Tuesday, September 30, 2008

Abajo del Mar: Seeing the world through blue-colored glasses

The first leg of my adventure has sadly come to a close. Diving the second largest barrier reef in the world off of the little island of San Pedro, Belize.

We did 14 dives in total, and each dive was beautiful. We saw, of course many fish, lobster, crabs, shrimp, coral and sponges, and a few critters we can’t identify. We also enjoyed sharing the water with morays, loggerhead turtles, spotted eagle rays, sting rays, nurse sharks (which were friendly and let us pet them) and on one dive, over a dozen reef sharks (which are actually quite aggressive)!

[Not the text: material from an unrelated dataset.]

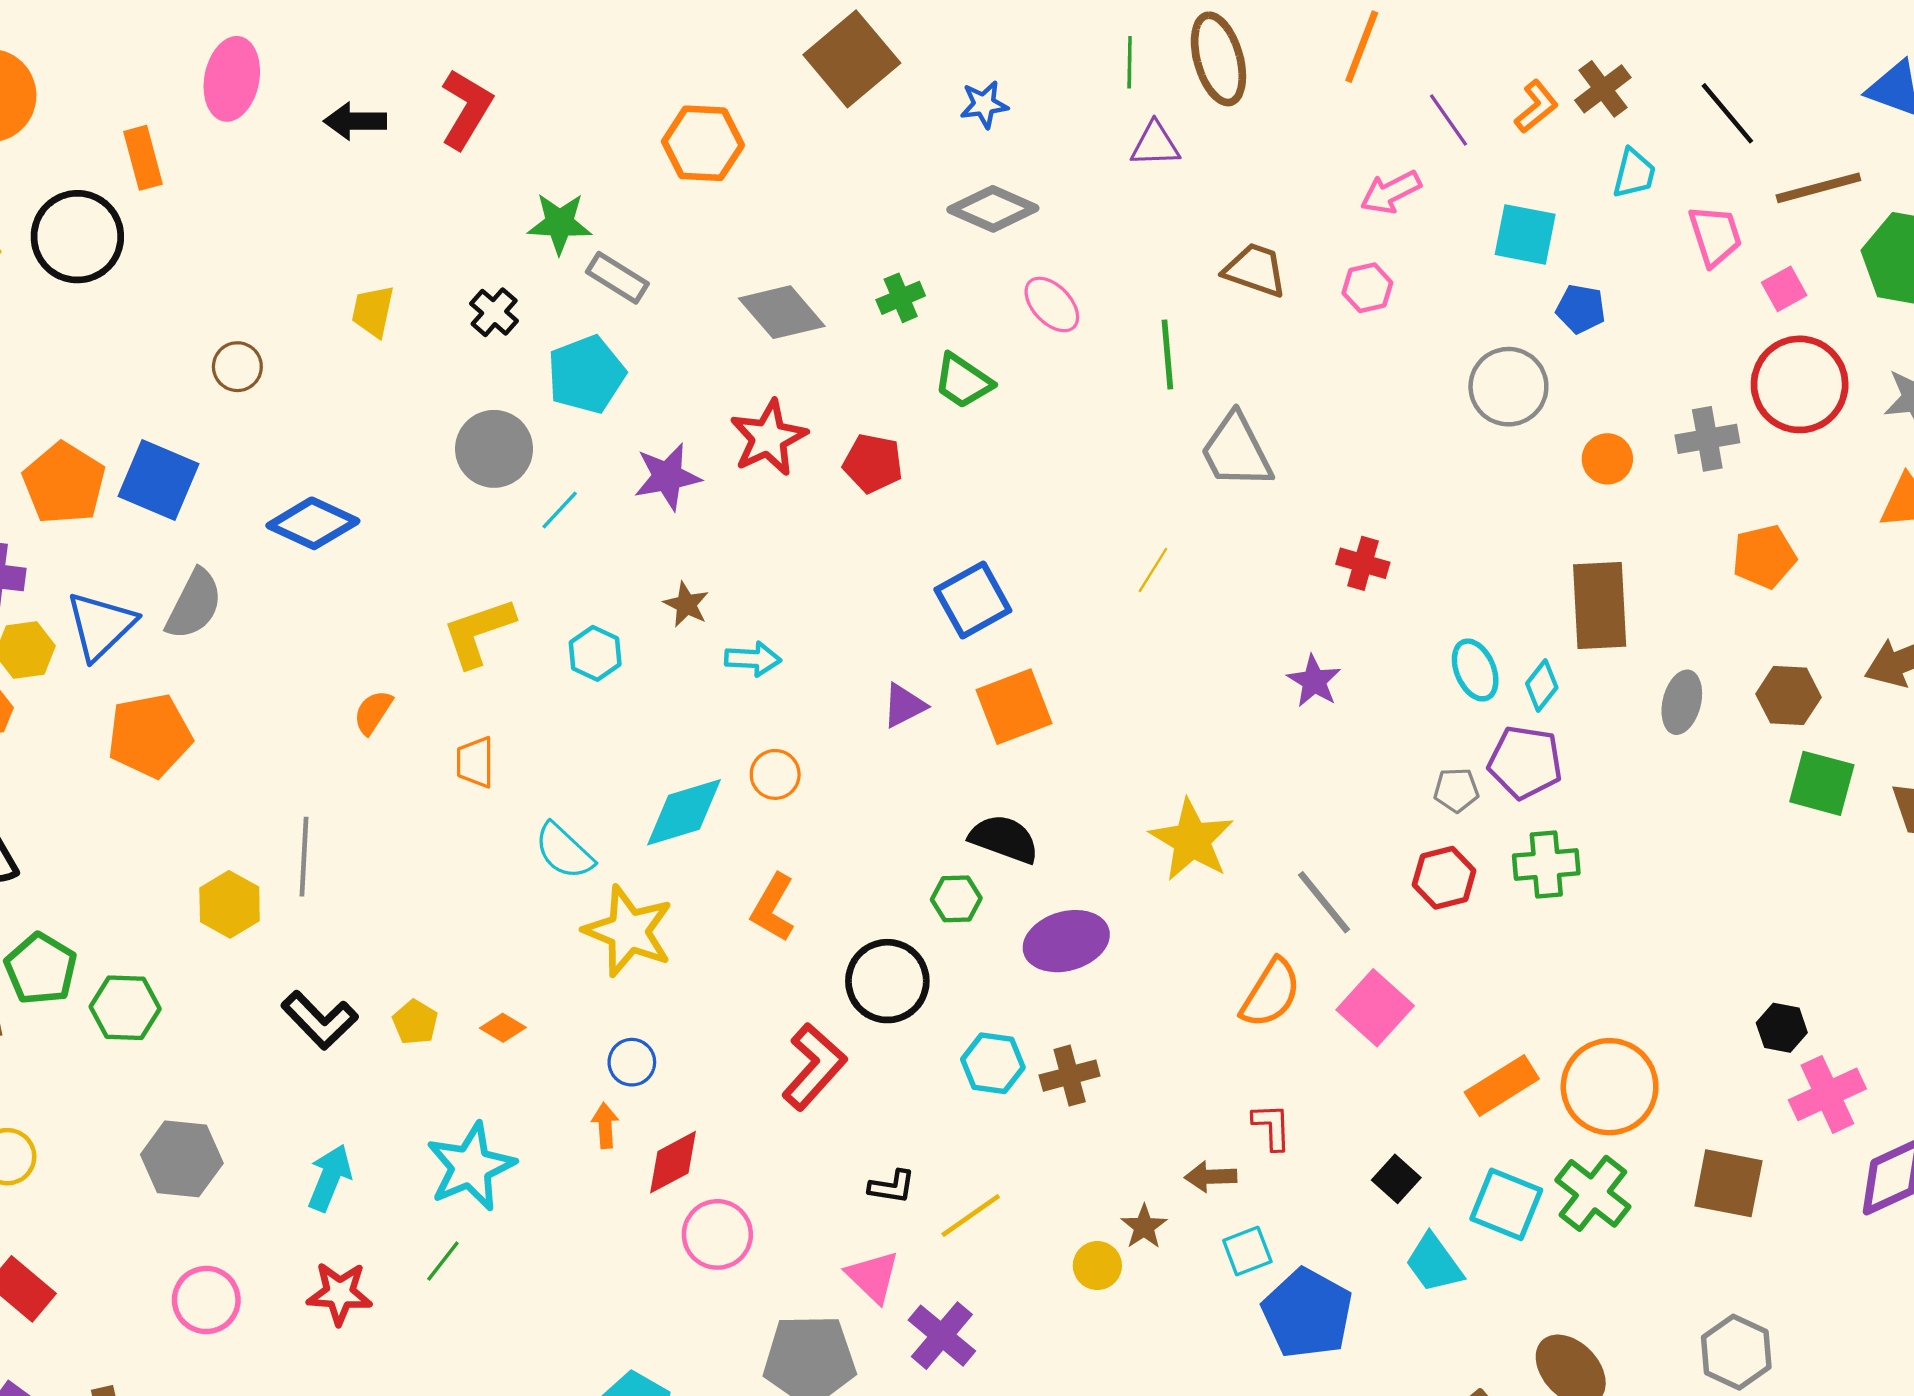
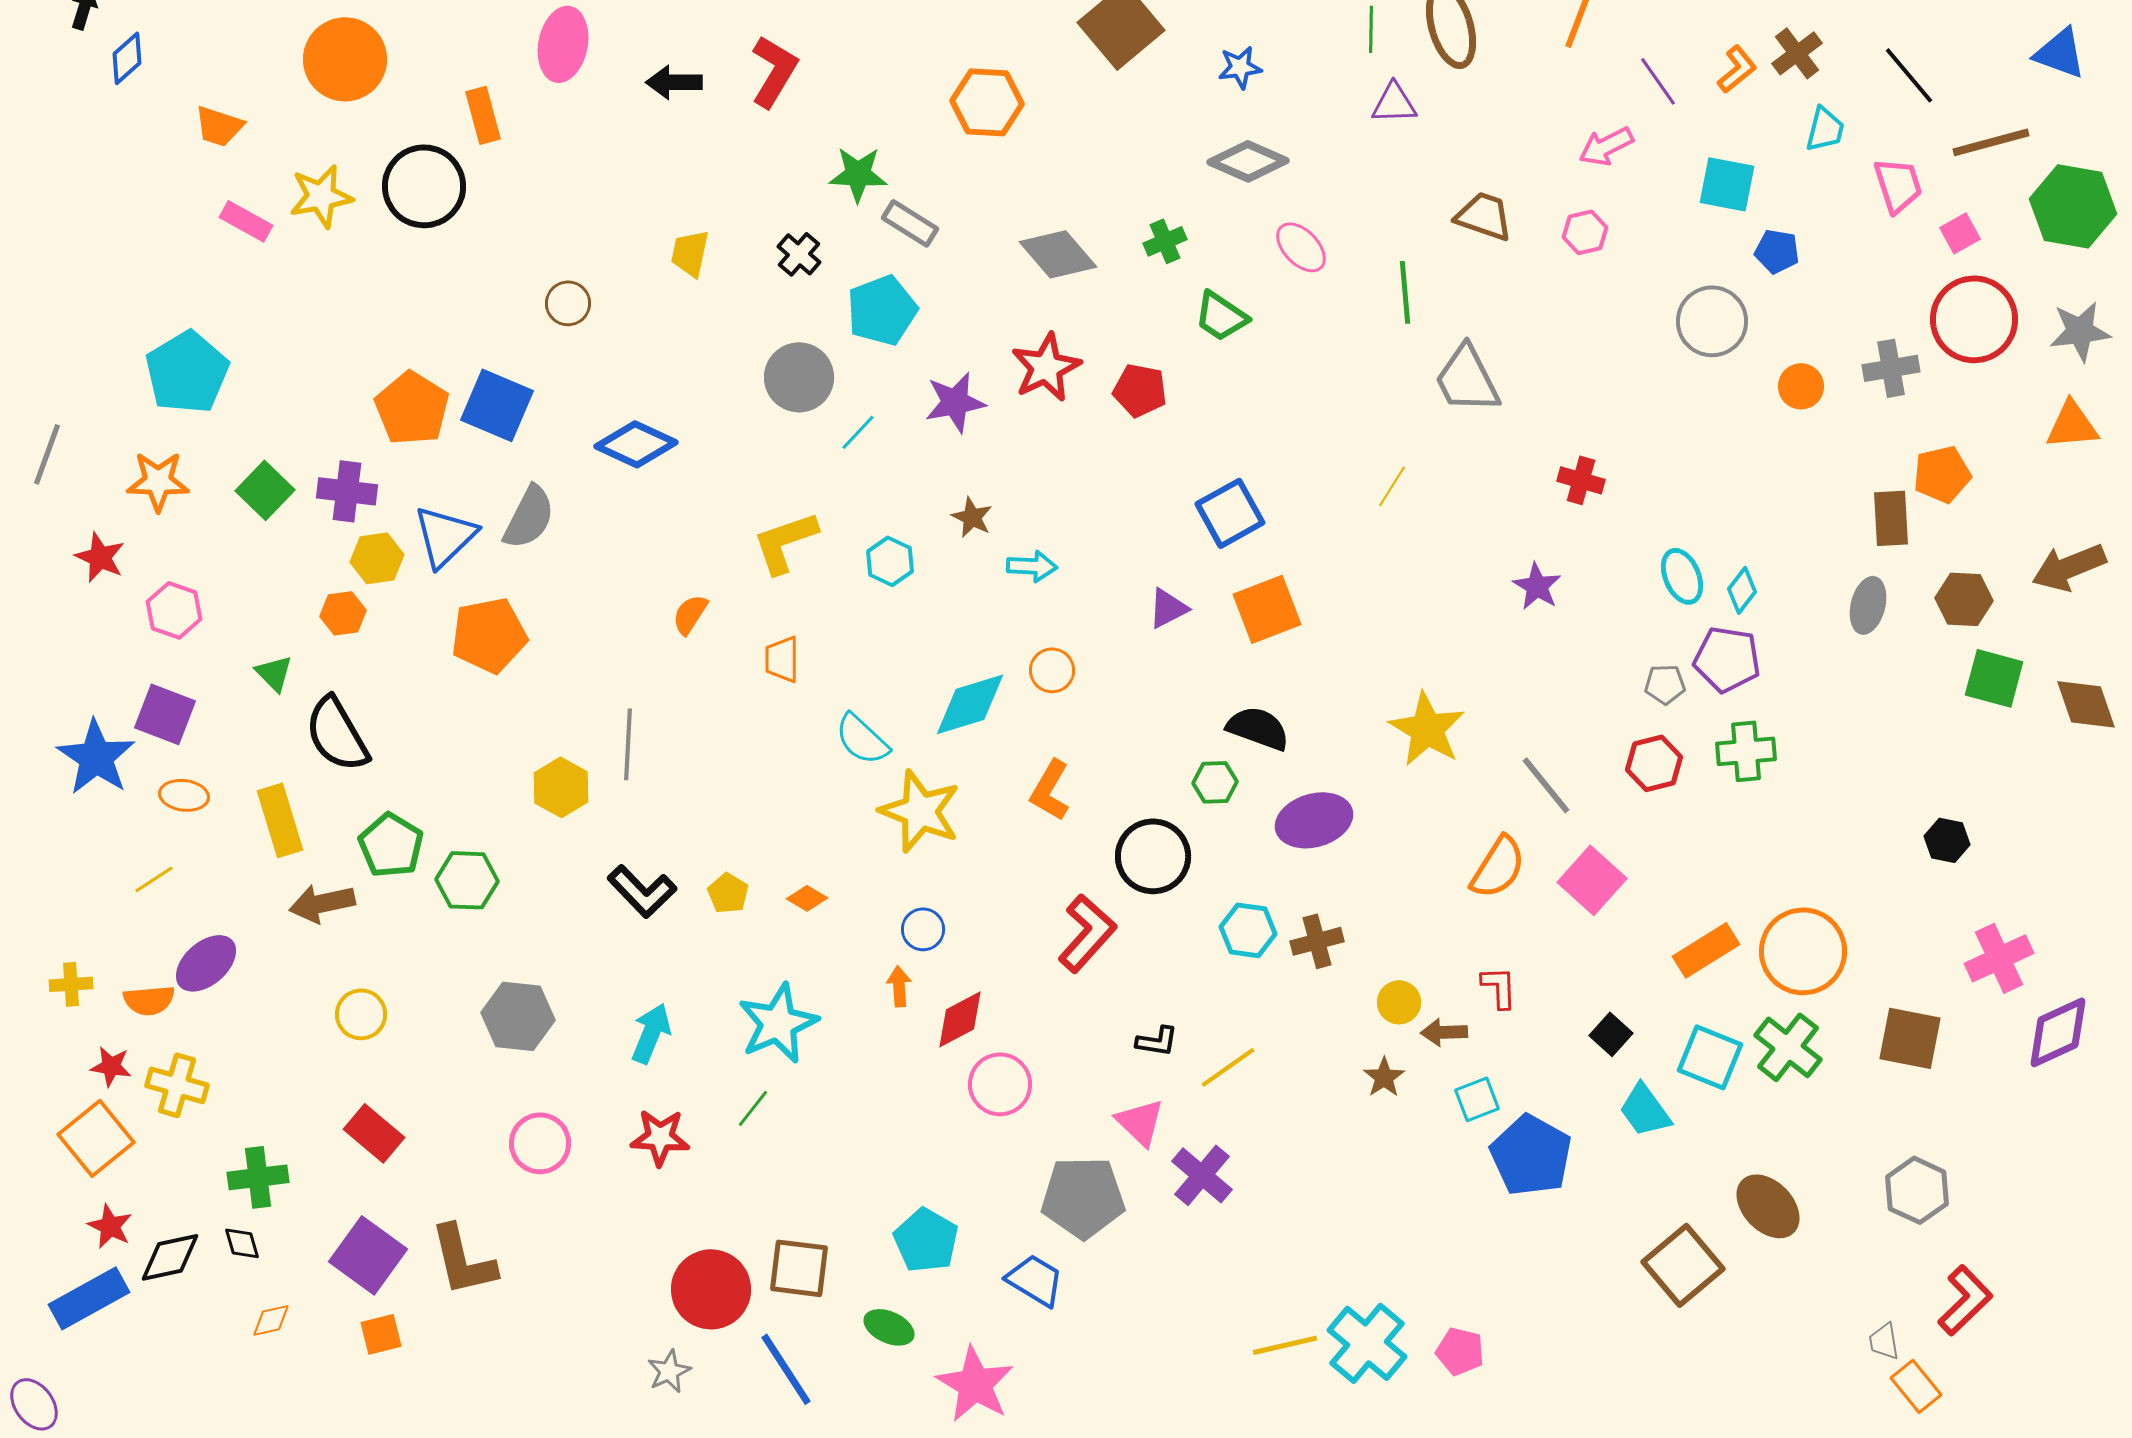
brown rectangle: (1600, 606) -> (1891, 518), moved, size x0.7
black hexagon: (1782, 1028) -> (1947, 840), moved
yellow circle: (1097, 1266) -> (1399, 1002), moved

Some dives, especially the ones when we got to dive with these charismatic creatures were spectacular and exciting. But even dives during which we saw only the more common fishes and critters, were special. I love feeling weightless, at one with my surroundings. Movements are slow, even breathing is calm, controlled. In the water I feel graceful and centered, rather than spastic and clumsy. I feel connected to something vast. The ocean is our roots—our home, and symbolically, to return to the ocean is to return to the womb—the womb of humanity and life on Earth.

Plus, with every dive I’m getting better. With each dive, I seemed to use less air—I was calmer and controlled my breathing. I could calmly lace my fingers and with small flicks of my fins maneuver around coral heads and through tunnels in the reef. My eyes got keener, and I could spot the little animals, so adept at camouflage—the little crabs or fish disguising themselves as coral, clear bodies shrimp, rays buried in the sand.

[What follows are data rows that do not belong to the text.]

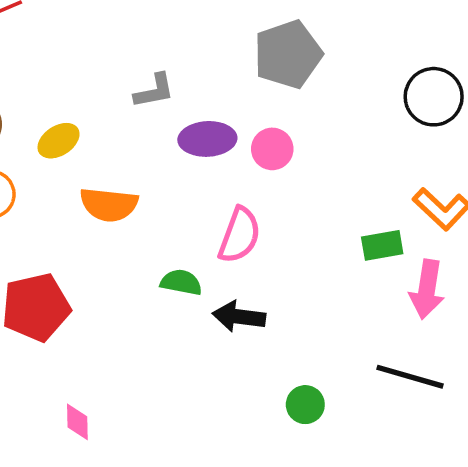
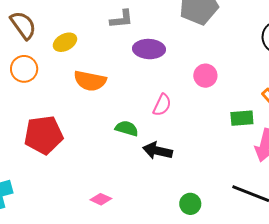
pink circle: (272, 149) -> (205, 76), moved
pink semicircle: (239, 235) -> (162, 105), size x0.7
pink diamond: (77, 422) -> (101, 199), moved, turned -70

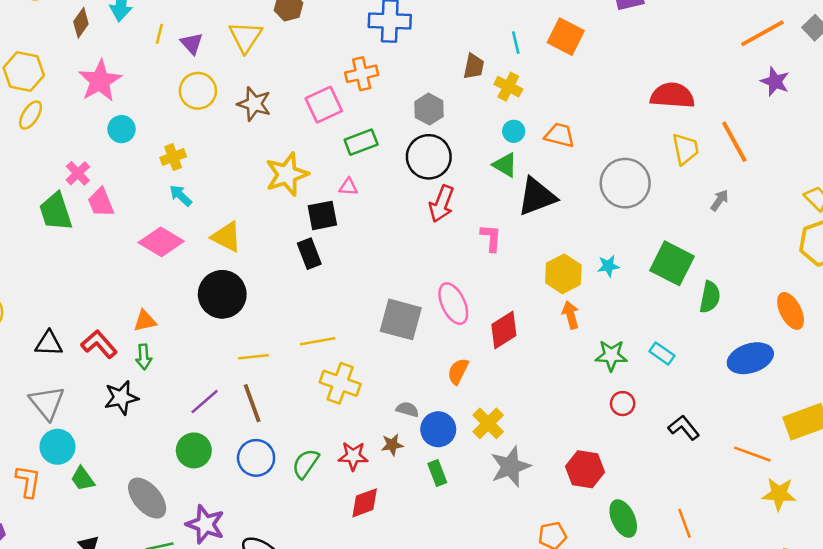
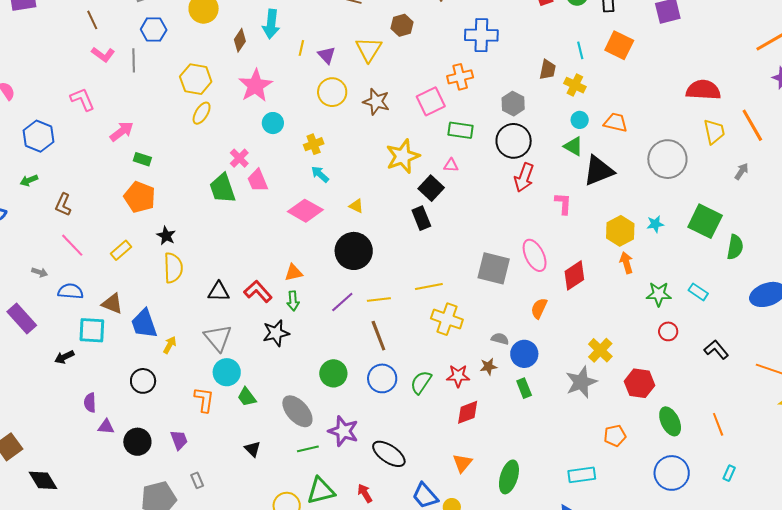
green rectangle: (361, 142) -> (460, 130), turned 30
black square: (322, 215) -> (431, 188), turned -35
yellow triangle: (226, 237) -> (356, 206), size x0.6
purple line: (205, 402) -> (342, 302), moved
yellow cross: (488, 423) -> (600, 350), moved

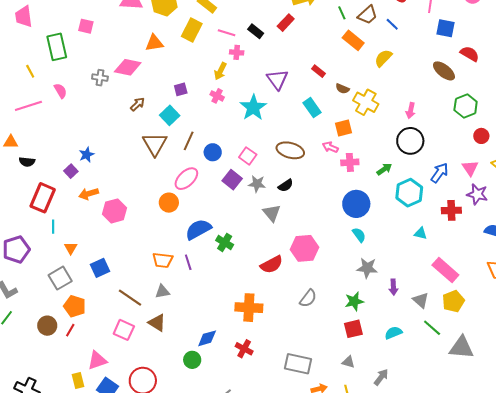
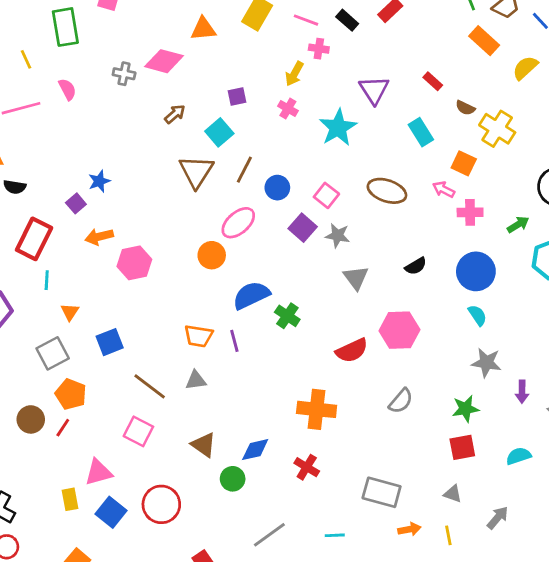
orange square: (343, 128) -> (464, 163), turned 36
black semicircle: (286, 185) -> (416, 266), moved
brown triangle: (157, 323) -> (204, 445), moved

Life out of the water in San Pedro was equally calm. It was the low season for tourists, and everything moved at a laid back pace. The people were amazingly friendly, often greeting us and wishing us a nice day as we passed in the streets. Everyone spoke English (it is the national language), but with such an accent and slang that it was basically unintelligible to us. Somehow when people spoke to us they toned this dialect down—there was a gradient of accent that everyone seemed to be able to control. I especially enjoyed getting to know the folks at the dive center, Chuck and Robbie’s. We only met Chuck once, but we saw Robbie nearly every day—he looked kinda like a pirate, but he was a very friendly guy with a very sweet family. We often saw his kids and wife, because the shop was on the beach right in front of his father-in-law’s house. His father in law is a fisherman and sold us hand caught lobster straight from the bucket. Our dive master for pretty much the whole week was Enrique—a big, friendly, goofy guy on land, and a graceful, un-jaded diver.

And now, to Costa Rica to begin a new adventure with new people. And I'd ask for those I love at home to wish me luck, but from what I understand, it seems as though I should wish you all luck--take care in America!!

Monday, September 15, 2008

Ending summer and beginning the journey

I fit all of what has been my life in LA into my little car. Just a few boxes, duffle bags, a hamper of dirtly clothes.

I am so greatful for my summer in LALA land. I have learned that I can truly be independent. I can pay bills and work and function on my own--I am my own person. But at the same time, I wouldn't be anywhere without my friends and my family. And now I realize that they are really behind me--more than I knew.

Coming home is as surreal as living in LA on my own has been. I can always count on Los Angeles to be always moving, always changing--and living there was such a huge step for me, such a time of growth. In contrast, it is strangely comforting how little changes here at my home in Santa Cruz. It looks the same, smells the same, sounds the same. Even the family barbeques seem very much the same--even with the addition of my cousin's new baby, the different girlfriends and boyfriends that my cousins and aunts bring--even with some changing dynamics as the cousins grow up, it all rings true to the comforting constance of home in this crazy world.

I am greatful for my life and for the opportunities that I have been given. Now, more than ever, I am sure of my roots, my home, my family and friends. And with this security of knowing where I come from, I go out into the world. Finally, after a month of being in a perpetual state of "goodbye," I'm leaving, ready for what life has to throw at me on this crazy adventure!